> [What is expected]: Pictures aside, copy exactly the lines running from the one with "con mayor fuerza en" to the end of the records.

[Page-level text extractions]
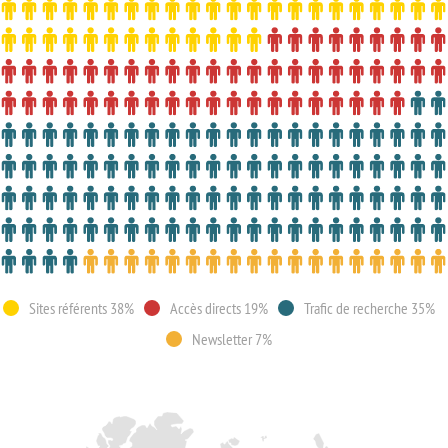
Sites référents 38%
Accès directs 19%
Trafic de recherche 35%
Newsletter 7%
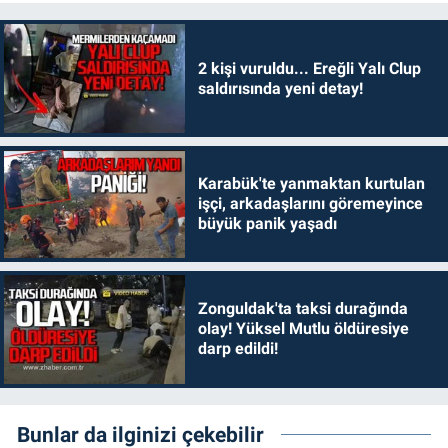
2 kişi vuruldu... Ereğli Yalı Clup
saldırısında yeni detay!
Karabük'te yanmaktan kurtulan
işçi, arkadaşlarını göremeyince
büyük panik yaşadı
Zonguldak'ta taksi durağında
olay! Yüksel Mutlu öldüresiye
darp edildi!
Bunlar da ilginizi çekebilir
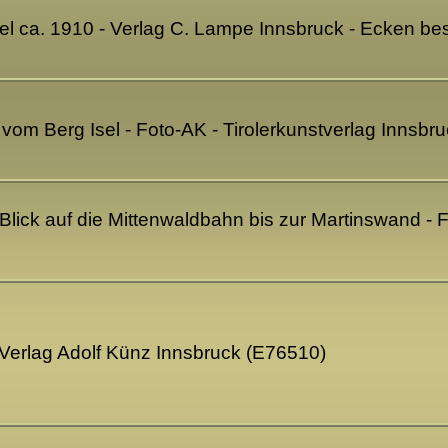
el ca. 1910 - Verlag C. Lampe Innsbruck - Ecken b
vom Berg Isel - Foto-AK - Tirolerkunstverlag Innsbr
- Blick auf die Mittenwaldbahn bis zur Martinswand - 
 Verlag Adolf Künz Innsbruck (E76510)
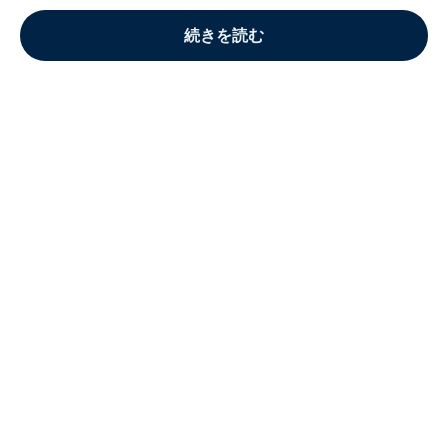
続きを読む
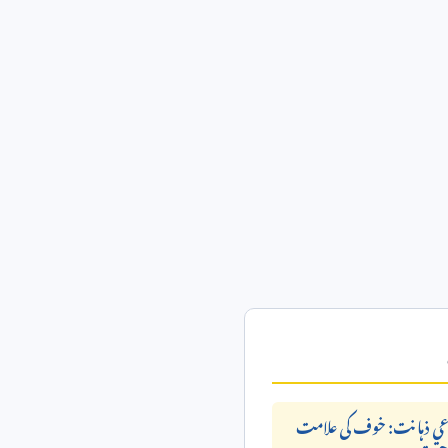
ی ذہانت: خوف کی علامت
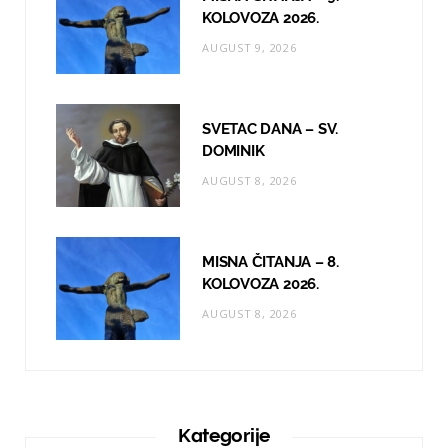
KOLOVOZA 2026.
AUGUST 9, 2026
SVETAC DANA – SV.
DOMINIK
AUGUST 8, 2026
MISNA ČITANJA – 8.
KOLOVOZA 2026.
AUGUST 8, 2026
Kategorije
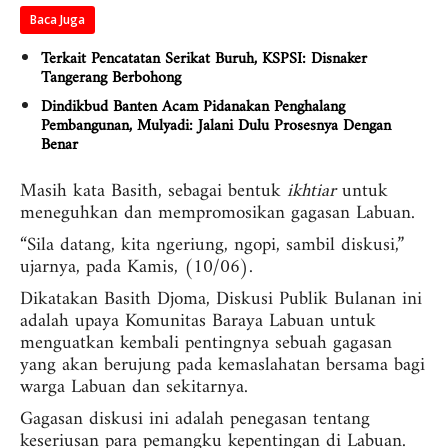
Baca Juga
Terkait Pencatatan Serikat Buruh, KSPSI: Disnaker
Tangerang Berbohong
Dindikbud Banten Acam Pidanakan Penghalang
Pembangunan, Mulyadi: Jalani Dulu Prosesnya Dengan
Benar
Masih kata Basith, sebagai bentuk
ikhtiar
untuk
meneguhkan dan mempromosikan gagasan Labuan.
“Sila datang, kita ngeriung, ngopi, sambil diskusi,”
ujarnya, pada Kamis, (10/06).
Dikatakan Basith Djoma, Diskusi Publik Bulanan ini
adalah upaya Komunitas Baraya Labuan untuk
menguatkan kembali pentingnya sebuah gagasan
yang akan berujung pada kemaslahatan bersama bagi
warga Labuan dan sekitarnya.
Gagasan diskusi ini adalah penegasan tentang
keseriusan para pemangku kepentingan di Labuan.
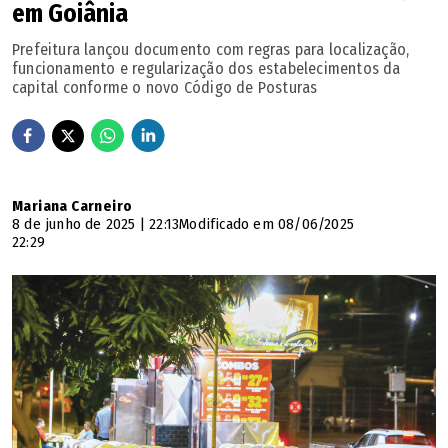
em Goiânia
Prefeitura lançou documento com regras para localização,
funcionamento e regularização dos estabelecimentos da
capital conforme o novo Código de Posturas
Mariana Carneiro
8 de junho de 2025 | 22:13
Modificado em 08/06/2025
22:29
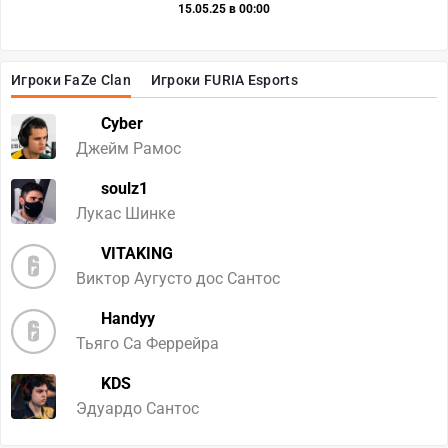
15.05.25 в 00:00
Игроки FaZe Clan
Игроки FURIA Esports
Cyber
Джейм Рамос
soulz1
Лукас Шинке
VITAKING
Виктор Аугусто дос Сантос
Handyy
Тьяго Са Феррейра
KDS
Эдуардо Сантос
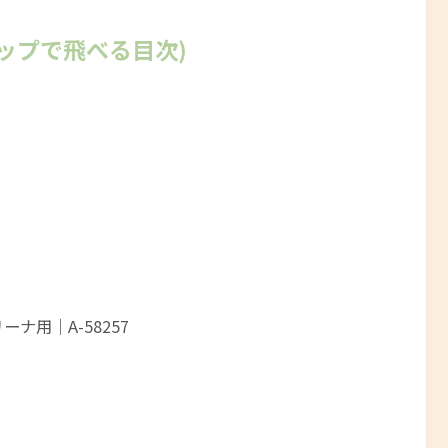
ップで飛べる目次)
ナ用｜A-58257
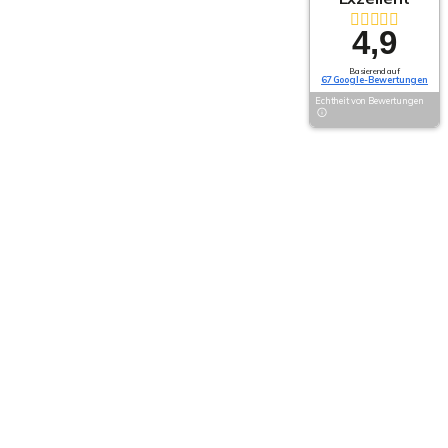
4,9
Basierend auf
67 Google-Bewertungen
Echtheit von Bewertungen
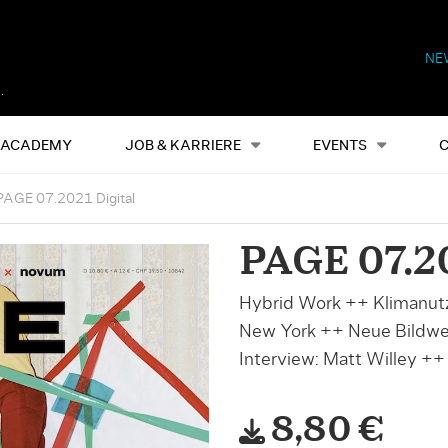
NE
Alles
Events
S
ACADEMY
JOB & KARRIERE
EVENTS
PAGE 07.2021 Digital
PAGE 07.20
Hybrid Work ++ Klimanut
New York ++ Neue Bildwel
Interview: Matt Willey ++
8,80 €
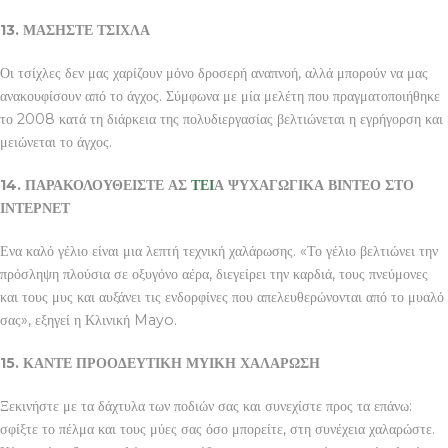
13. ΜΑΣΗΣΤΕ ΤΣΙΧΛΑ
Οι τσίχλες δεν μας χαρίζουν μόνο δροσερή αναπνοή, αλλά μπορούν να μας
ανακουφίσουν από το άγχος. Σύμφωνα με μία μελέτη που πραγματοποιήθηκε
το 2008 κατά τη διάρκεια της πολυδιεργασίας βελτιώνεται η εγρήγορση και
μειώνεται το άγχος.
14. ΠΑΡΑΚΟΛΟΥΘΕΙΣΤΕ ΑΣ
ΤΕΙ
Α ΨΥΧΑΓΩΓΙΚΑ ΒΙΝΤΕΟ ΣΤΟ
ΙΝΤΕΡΝΕΤ
Ενα καλό γέλιο είναι μια λεπτή τεχνική χαλάρωσης. «Το γέλιο βελτιώνει την
πρόσληψη πλούσια σε οξυγόνο αέρα, διεγείρει την καρδιά, τους πνεύμονες
και τους μυς και αυξάνει τις ενδορφίνες που απελευθερώνονται από το μυαλό
σας», εξηγεί η Κλινική Mayo.
15. ΚΑΝΤΕ ΠΡΟΟΔΕΥΤΙΚΗ ΜΥΙΚΗ ΧΑΛΑΡΩΣΗ
Ξεκινήστε με τα δάχτυλα των ποδιών σας και συνεχίστε προς τα επάνω:
σφίξτε το πέλμα και τους μύες σας όσο μπορείτε, στη συνέχεια χαλαρώστε.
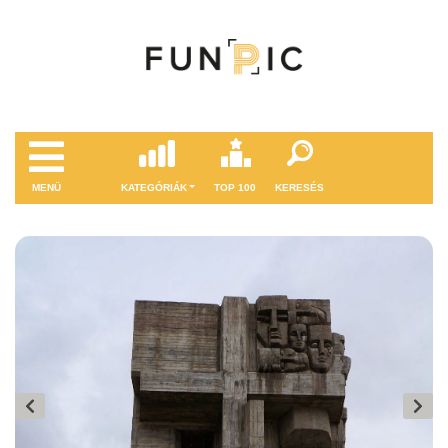
MENÜ
KATEGÓRIÁK
TOP 100
KERESÉS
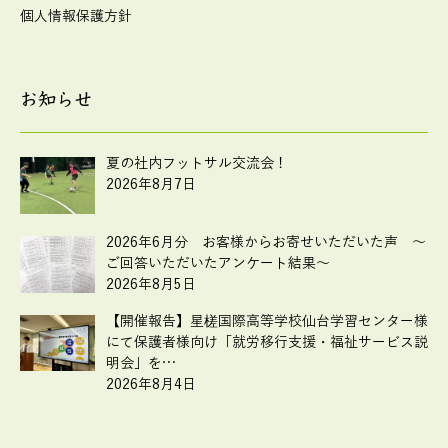
個人情報保護方針
お知らせ
夏の社内フットサル交流会！
2026年8月7日
2026年6月分 お客様からお寄せいただいた声 ～
ご回答いただいたアンケート結果～
2026年8月5日
【開催報告】星槎国際高等学校仙台学習センター様
にて保護者様向け「就労移行支援・福祉サービス説
明会」を…
2026年8月4日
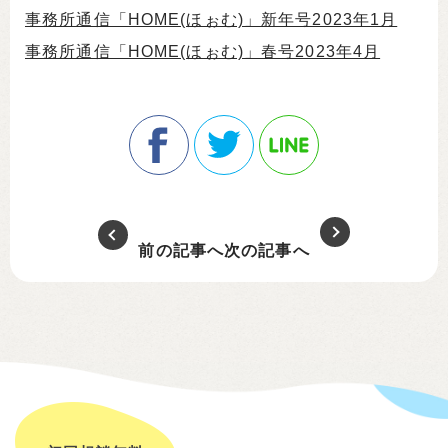
事務所通信「HOME(ほぉむ)」新年号2023年1月
事務所通信「HOME(ほぉむ)」春号2023年4月
前の記事へ
次の記事へ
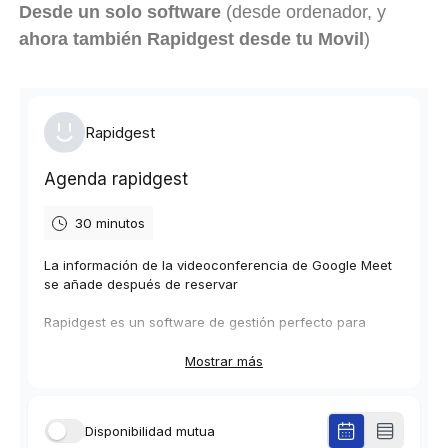
Desde un solo software
(desde ordenador, y
ahora también Rapidgest desde tu Movil
)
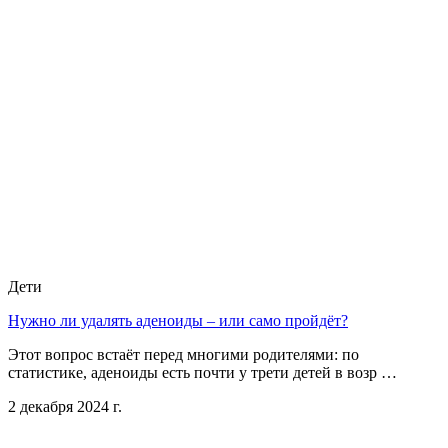
Дети
Нужно ли удалять аденоиды – или само пройдёт?
Этот вопрос встаёт перед многими родителями: по
статистике, аденоиды есть почти у трети детей в возр …
2 декабря 2024 г.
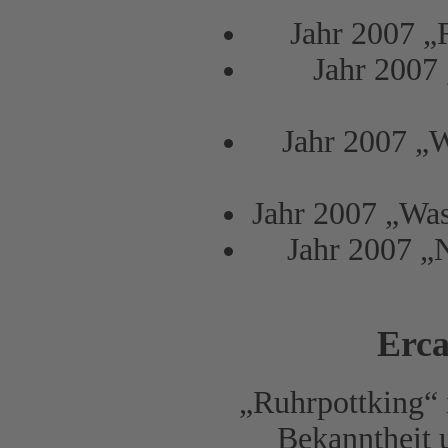
Jahr 2007 „
Jahr 2007
Jahr 2007 „W
Jahr 2007 „Was
Jahr 2007 „
Erca
„Ruhrpottking“ i
Bekanntheit 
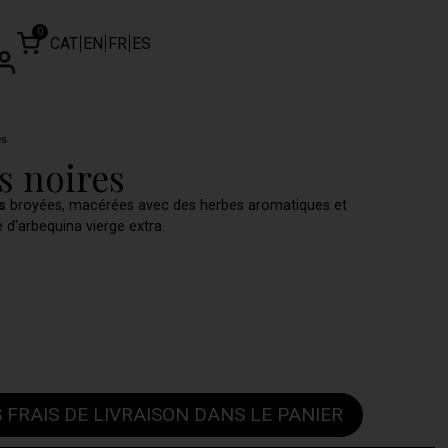
0
CAT
EN
FR
ES
es
es noires
s
broyées, macérées avec des herbes aromatiques et
 d'arbequina vierge extra.
 FRAIS DE LIVRAISON DANS LE PANIER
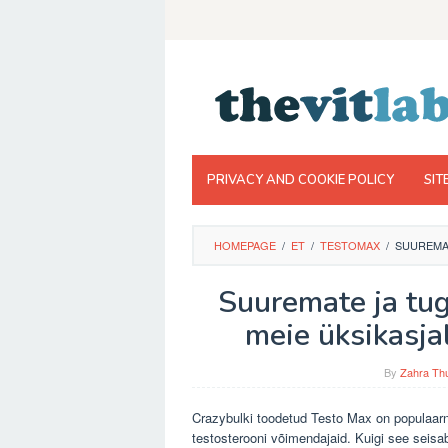
Skip
to
content
PRIVACY AND COOKIE POLICY
SIT
HOMEPAGE
/
ET
/
TESTOMAX
/
SUUREMAT
Suuremate ja tu
meie üksikasja
By
Zahra Thu
Crazybulki toodetud Testo Max on populaar
testosterooni võimendajaid. Kuigi see seis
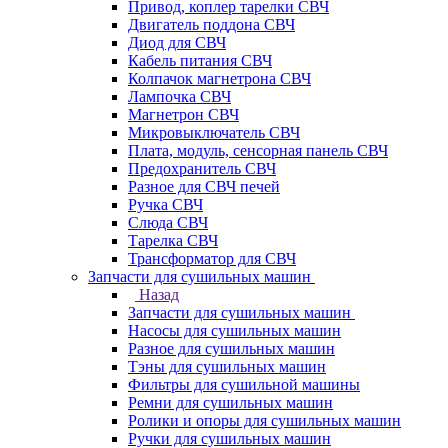
Привод, коплер тарелки СВЧ
Двигатель поддона СВЧ
Диод для СВЧ
Кабель питания СВЧ
Колпачок магнетрона СВЧ
Лампочка СВЧ
Магнетрон СВЧ
Микровыключатель СВЧ
Плата, модуль, сенсорная панель СВЧ
Предохранитель СВЧ
Разное для СВЧ печей
Ручка СВЧ
Слюда СВЧ
Тарелка СВЧ
Трансформатор для СВЧ
Запчасти для сушильных машин
Назад
Запчасти для сушильных машин
Насосы для сушильных машин
Разное для сушильных машин
Тэны для сушильных машин
Фильтры для сушильной машины
Ремни для сушильных машин
Ролики и опоры для сушильных машин
Ручки для сушильных машин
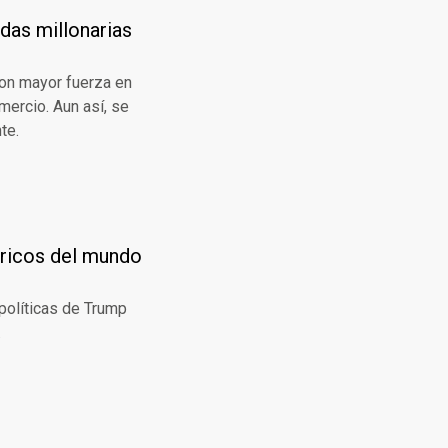
das millonarias
con mayor fuerza en
mercio. Aun así, se
te.
 ricos del mundo
políticas de Trump
.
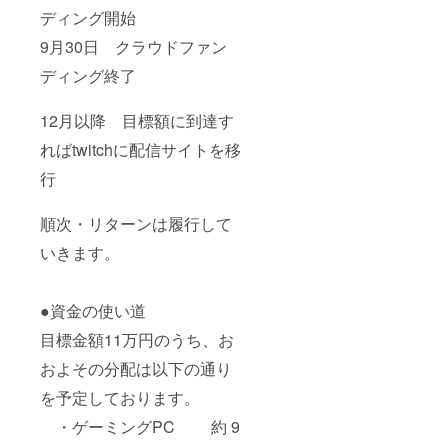
ディング開始
9月30日 クラウドファン
ディング終了
12月以降 目標額に到達す
ればtwitchに配信サイトを移
行
順次・リターンは履行して
いきます。
●資金の使い道
目標金額11万円のうち、お
およその分配は以下の通り
を予定しております。
・ゲーミングPC 約 9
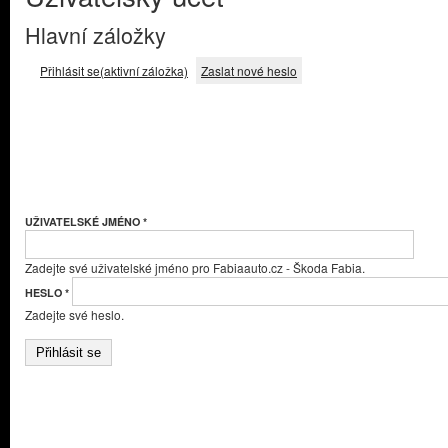
Hlavní záložky
Přihlásit se
(aktivní záložka)
Zaslat nové heslo
UŽIVATELSKÉ JMÉNO
*
Zadejte své uživatelské jméno pro Fabiaauto.cz - Škoda Fabia.
HESLO
*
Zadejte své heslo.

> [Answer for this exercise]:
con mayor fuerza en
mercio. Aun así, se
te.
 ricos del mundo
políticas de Trump
.
ディング開始
9月30日 クラウドファン
ディング終了
12月以降 目標額に到達す
ればtwitchに配信サイトを移
行
順次・リターンは履行して
いきます。
●資金の使い道
目標金額11万円のうち、お
およその分配は以下の通り
を予定しております。
・ゲーミングPC 約 9
Hlavní záložky
Přihlásit se
(aktivní záložka)
Zaslat nové heslo
UŽIVATELSKÉ JMÉNO
*
Zadejte své uživatelské jméno pro Fabiaauto.cz - Škoda Fabia.
HESLO
*
Zadejte své heslo.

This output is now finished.